In the copy, include exactly the lines from the one with "Febbraio 2024" through the end of the data and no others, both ends kept, with every picture left out.

Provided entries START

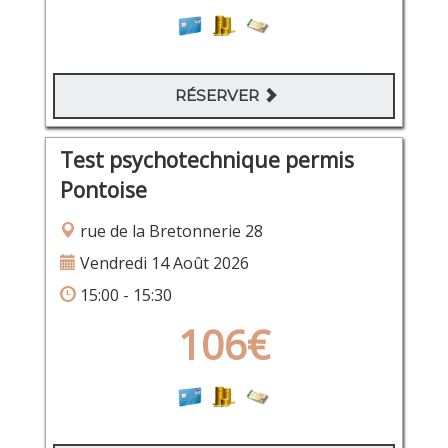
RÉSERVER
Test psychotechnique permis
Pontoise
rue de la Bretonnerie 28
Vendredi 14 Août 2026
15:00 - 15:30
106€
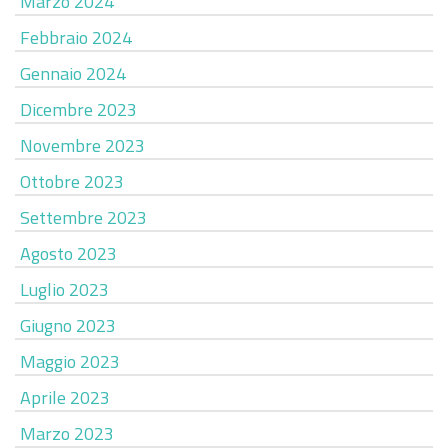
Marzo 2024
Febbraio 2024
Gennaio 2024
Dicembre 2023
Novembre 2023
Ottobre 2023
Settembre 2023
Agosto 2023
Luglio 2023
Giugno 2023
Maggio 2023
Aprile 2023
Marzo 2023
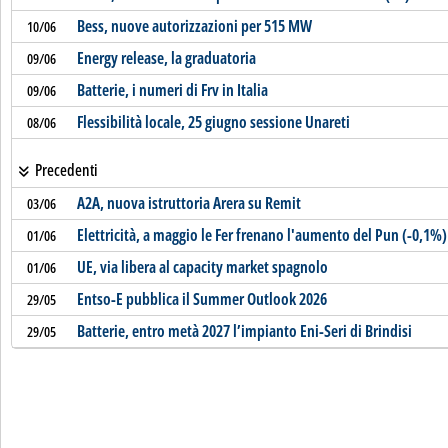
Bess, nuove autorizzazioni per 515 MW
10/06
Energy release, la graduatoria
09/06
Batterie, i numeri di Frv in Italia
09/06
Flessibilità locale, 25 giugno sessione Unareti
08/06
Precedenti
A2A, nuova istruttoria Arera su Remit
03/06
Elettricità, a maggio le Fer frenano l'aumento del Pun (-0,1%)
01/06
UE, via libera al capacity market spagnolo
01/06
Entso-E pubblica il Summer Outlook 2026
29/05
Batterie, entro metà 2027 l’impianto Eni-Seri di Brindisi
29/05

Provided entries END

*Solution for this problem*
Febbraio 2024
Gennaio 2024
Dicembre 2023
Novembre 2023
Ottobre 2023
Settembre 2023
Agosto 2023
Luglio 2023
Giugno 2023
Maggio 2023
Aprile 2023
Marzo 2023
Bess, nuove autorizzazioni per 515 MW
10/06
Energy release, la graduatoria
09/06
Batterie, i numeri di Frv in Italia
09/06
Flessibilità locale, 25 giugno sessione Unareti
08/06
Precedenti
A2A, nuova istruttoria Arera su Remit
03/06
Elettricità, a maggio le Fer frenano l'aumento del Pun (-0,1%)
01/06
UE, via libera al capacity market spagnolo
01/06
Entso-E pubblica il Summer Outlook 2026
29/05
Batterie, entro metà 2027 l’impianto Eni-Seri di Brindisi
29/05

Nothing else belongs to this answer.